Seeing the Atmosphere through Machine Learning
Machine learning algorithms are part of our everyday digital lives, but did you know that they can also be used in atmospheric research? These algorithms can improve weather predictions, assist forecasters in identifying hazards, and aid in increasing our understanding of atmospheric phenomena. Join NCAR scientist David John Gagne as he provides an overview of machine learning algorithms commonly used in atmospheric science research, such as in producing more accurate predictions of hailstorms and hurricanes. Peer inside the black box of machine learning as it discovers the patterns that lead to severe weather, and learn about the challenges, blind spots, and potential hazards of machine learning.
About David John Gagne
David John Gagne is a Machine Learning Scientist in the Computational Information Systems Laboratory (CISL) and the Research Applications Laboratory (RAL) at NCAR. His research focuses on developing machine learning systems to improve the prediction and understanding of high impact weather, and to enhance weather and climate models.
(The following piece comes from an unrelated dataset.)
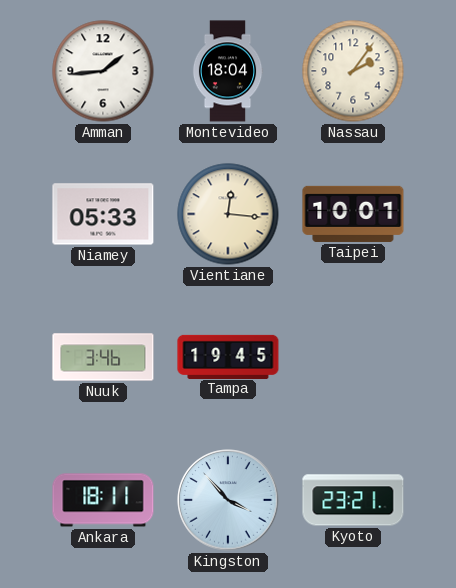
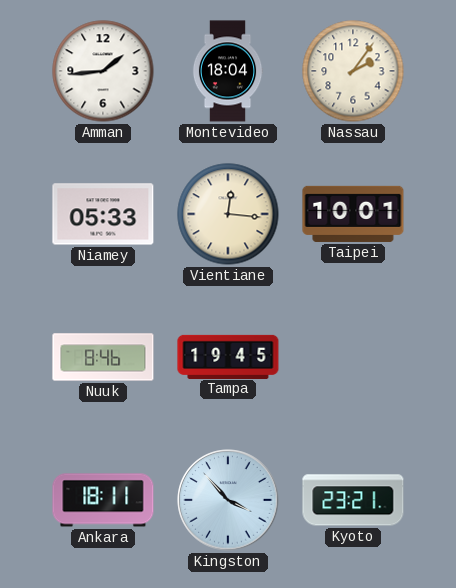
Nuuk: 3:46 -> 8:46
During his time at NCAR, he has collaborated with interdisciplinary teams to produce machine learning systems to study hail, tornadoes, hurricanes, and renewable energy. He has also developed short courses and hackathons to provide atmospheric scientists hands-on experience with machine learning. Gagne received his Ph.D. in meteorology from the University of Oklahoma in 2016 and completed an Advanced Study Program postdoctoral fellowship at NCAR in 2018. In addition to his duties at NCAR, he also serves as chair of the American Meteorological Society Artificial Intelligence Committee.